Anne Stanley (mai 1580 - vers ) est une aristocrate anglaise. Elle est la fille aînée du comte de Derby et, par ses deux mariages, elle devient baronne Chandos puis comtesse de Castlehaven. Elle est une parente éloignée d'Élisabeth Ire d'Angleterre et pendant un certain temps est considérée comme une héritière possible du trône anglais.

En 1630, son second mari, le comte de Castlehaven, est arrêté et accusé d'être complice de son viol par un domestique. Il est également accusé de sodomie, reconnu coupable et condamné à mort.

Le témoignage d'Anne Stanley contre son mari est crucial pour garantir sa condamnation et crée un précédent selon lequel une femme peut témoigner contre son mari. Après le procès, elle vit discrètement, sa réputation ayant été gravement endommagée par le scandale.

Famille[modifier | modifier le code]

Alice Spencer, comtesse de Derby et mère d'Anne Stanley. Elle est l'une des femmes les plus influentes d'Angleterre.

Anne Stanley est l'aînée des trois filles de Ferdinando Stanley, 5e comte de Derby (1559-1594) et d'Alice Spencer (1556-1637).

Les comtes de Derby figurent parmi les familles nobles les plus influentes et les plus importantes d'Angleterre. Ferdinando Stanley est un arrière-petit-fils de Marie Tudor, la sœur cadette du roi Henri VIII. Henri VIII avait stipulé dans son testament que, dans la lignée de la succession, les descendants de Marie suivraient immédiatement ses propres enfants. Ce faisant, il exclut les rois d'Écosse, descendants de sa sœur aînée Marguerite. En 1580, il est évident que la reine Élisabeth Ire n'aurait pas d'enfants, et cela désigne le comte de Derby comme un possible futur roi. Après sa mort en 1594, l'opinion commence à favoriser le roi Jacques VI d'Écosse, qui en 1603 succède en effet à Élisabeth Ire. Cependant, certains pensent que cette succession est contraire à la volonté d'Henri VIII, et donc illégale. Anne Stanley n'a quant à elle n'a jamais revendiqué le trône [1].

Premier mariage[modifier | modifier le code]

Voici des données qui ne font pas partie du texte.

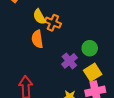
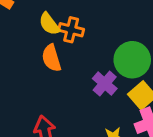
green circle: (90, 48) -> (132, 60), size x1.5

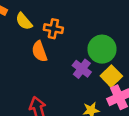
yellow semicircle: (49, 24) -> (24, 21), moved

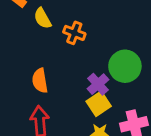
orange semicircle: (39, 51) -> (40, 81), moved
yellow square: (111, 76) -> (99, 104), moved

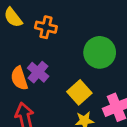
purple cross: (98, 84) -> (38, 72), moved

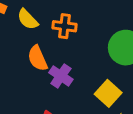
orange semicircle: (19, 78) -> (38, 58), moved

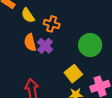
purple cross: (61, 76) -> (45, 46), moved

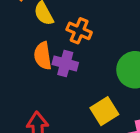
purple cross: (45, 46) -> (65, 63), turned -35

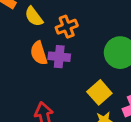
orange cross: (79, 31) -> (67, 27), turned -35

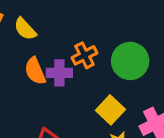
orange cross: (67, 27) -> (84, 55), moved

À la mort de Ferdinando Stanley, Anne et ses sœurs héritent de sa fortune considérable. Le titre de comte de Derby est transmis à son jeune frère William. Pour Anne et ses sœurs Frances et Elizabeth, des unions prestigieuses sont recherchées. Frances épouse John Egerton, premier comte de Bridgewater et Elizabeth épouse Henry Hastings, 5e comte de Huntingdon. Des projets sont faits pour qu'Anne épouse un fils du tsar de Moscovie. Ce mariage n'a pas lieu et, en 1607, elle épouse le très riche Grey Brydges, baron Chandos de Sudeley, surnommé le roi de Cotswolds. Ils vivent dans le luxe au château de Sudeley. Ils ont au moins cinq enfants [2] :

  • Elizabeth Brydges, décédée en mars 1678/79
  • Robert Brydges, décédé le 20 juin 1611
  • Anne Brydges, qui serait née en 1612 et mariée à M. Torteson
  • George Brydges, 6e baron Chandos de Sudeley (9 août 1620 - février 1655)
  • William Brydges, 7e baron Chandos de Sudeley (1620 - août 1676).

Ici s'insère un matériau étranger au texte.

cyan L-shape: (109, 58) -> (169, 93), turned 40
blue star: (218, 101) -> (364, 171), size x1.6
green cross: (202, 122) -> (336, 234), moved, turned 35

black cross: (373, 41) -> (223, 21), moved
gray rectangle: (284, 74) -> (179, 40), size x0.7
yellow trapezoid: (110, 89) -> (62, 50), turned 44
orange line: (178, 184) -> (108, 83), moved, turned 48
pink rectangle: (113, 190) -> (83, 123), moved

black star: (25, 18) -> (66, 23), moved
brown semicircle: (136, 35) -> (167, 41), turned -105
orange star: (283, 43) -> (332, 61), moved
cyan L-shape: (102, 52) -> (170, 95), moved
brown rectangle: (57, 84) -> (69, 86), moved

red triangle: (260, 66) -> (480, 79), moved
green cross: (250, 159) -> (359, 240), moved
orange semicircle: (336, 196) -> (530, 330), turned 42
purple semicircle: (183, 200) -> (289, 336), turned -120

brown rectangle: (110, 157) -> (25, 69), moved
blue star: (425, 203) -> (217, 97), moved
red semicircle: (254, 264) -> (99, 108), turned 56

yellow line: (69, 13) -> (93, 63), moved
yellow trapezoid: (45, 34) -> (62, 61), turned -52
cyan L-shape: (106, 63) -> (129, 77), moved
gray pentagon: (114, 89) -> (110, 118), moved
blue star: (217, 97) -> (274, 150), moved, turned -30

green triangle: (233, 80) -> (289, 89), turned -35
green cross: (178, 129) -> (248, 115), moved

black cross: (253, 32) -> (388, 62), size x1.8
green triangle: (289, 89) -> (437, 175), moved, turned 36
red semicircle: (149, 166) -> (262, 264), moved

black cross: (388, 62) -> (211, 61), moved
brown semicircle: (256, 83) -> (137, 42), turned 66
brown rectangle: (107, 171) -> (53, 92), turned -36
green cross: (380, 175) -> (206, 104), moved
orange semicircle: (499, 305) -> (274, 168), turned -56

La comtesse douairière de Derby et ses trois filles ont accès à un vaste réseau de personnes très influentes, y compris la cour royale. La comtesse douairière et sa fille Elizabeth, comtesse de Huntingdon, sont politiquement actives et favorisent les intérêts de leur famille à travers ce réseau. Les quatre femmes s'intéressent au théâtre et à la poésie et soutiennent des troupes de théâtre, des écrivains et des poètes, dont Edmund Spenser, John Donne et John Milton.

Second mariage[modifier | modifier le code]

En 1621, le mari d'Anne Stanley meurt. Trois ans plus tard, elle épouse le veuf Mervyn Touchet, comte de Castlehaven (vers 1593–1631). Ce mariage est controversé. Le titre de comte de Castlehaven n'a été accordé à la famille Touchet qu'en 1616. En outre, c'est un titre de la pairie irlandaise et donc considéré par la vieille aristocratie anglaise comme quelque peu inférieur. Lord Castlehaven a également plus de dix ans de moins que sa nouvelle épouse, a déjà montré qu'il entretient des sympathies catholiques et ne se comporte généralement pas de la manière attendue d'un aristocrate. On estime qu'Anne Stanley, qui est liée aux familles nobles les plus importantes et les plus anciennes d'Angleterre, se marie en dessous de son rang. Cependant, Lord Castlehaven est riche et Anne Stanley est décrite par sa mère comme étant dépensière [3].

Le comte et la comtesse de Castlehaven vivent à Fonthill Gifford, la résidence des Touchet au sud de l'Angleterre. Quelque temps après leur mariage, la fille aînée d'Anne Stanley, Elizabeth Brydges, épouse James (1612-1684), le fils aîné de Lord Castlehaven qui utilise le titre de courtoisie de Lord Audley. Elizabeth a probablement douze ans à l'époque. Il n'est alors pas rare qu'un demi-frère et une demi-sœur se marient, afin de s'assurer que la richesse demeure au sein de la famille. Le mariage est malheureux et Lord Audley quitte Fonthill Gifford tandis qu'Elizabeth y reste [4].

Accusations[modifier | modifier le code]

Mervyn Touchet, comte de Castlehaven, deuxième époux d'Anne Stanley. Les noms des membres du jury de son procès sont énumérés sous le portrait.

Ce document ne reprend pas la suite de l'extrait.